My mom also grew up without much money, so college just was absolutely not affordable for her. After she married my dad, she ended up going to do some parts of an associate’s degree. She worked kind of in accounting in the Twin Cities for a long time after that.

Right now, I’m taking human anatomy. We get to actually do the cadaver dissections and it’s super involved. It’s really intense, and it’s six credits. It’s just this giant monster class, but I absolutely love it. 

What’s really made it that much more valuable is when I go home and I tell my mom and dad about it. My parents think it’s gross and weird — they’re not science people, which is so fair.

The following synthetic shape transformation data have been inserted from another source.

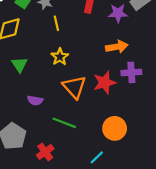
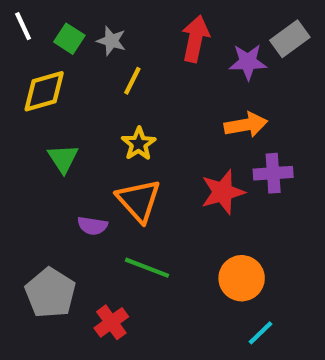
yellow line: (56, 23) -> (132, 81), turned 40
orange triangle: (74, 87) -> (139, 200), moved
cyan line: (97, 157) -> (261, 333), moved

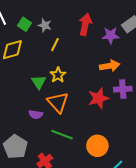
green triangle: (63, 158) -> (39, 82), moved
orange circle: (242, 278) -> (97, 146), moved

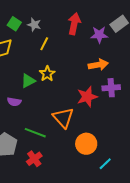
green triangle: (39, 82) -> (28, 81), turned 35
orange triangle: (58, 102) -> (63, 118), moved
purple semicircle: (36, 114) -> (14, 102), moved
green line: (62, 135) -> (35, 133), moved

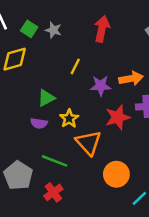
purple star: (99, 35) -> (101, 86), moved
yellow line: (44, 44) -> (75, 66), moved
yellow star: (47, 74) -> (69, 118), moved
purple semicircle: (14, 102) -> (39, 123), moved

But just the look on my mom’s face and my dad’s face when I tell them, ‘Oh, I did this really cool dissection and I learned so much,’ and ‘My professor gave me this compliment. She said, ‘That’s how surgeons get made.’ Just seeing my parents react to that — and knowing that they never got the opportunity to explore things like that — I can just see in them how much it means that I get to have an experience like that.

I think it’s so funny that the highlight of my dad’s life is when I come home and tell him about my life, which is so cute. Sometimes I really don’t think it’s a big deal that I can choose to walk or ride my bike or ride the bus to campus. He’s like, ‘Oh my gosh, did you take the bus today? That’s so cool. Did you see your friends on the bus today? Oh my gosh, did you walk across the bridge today? That bridge is so cool. I want to go to college and I want to walk across a bridge like that.’

It’s so interesting to see the little things that at this point are just part of my routine, that don’t matter to me, just because that’s something my parents never had, it’s mind-blowing to them. 

I’m really grateful that they support me in the way that they do and that they are so invested in what I do here now, even if it is as simple as taking the bus versus walking to class that day.”

This interview has been edited for length and clarity.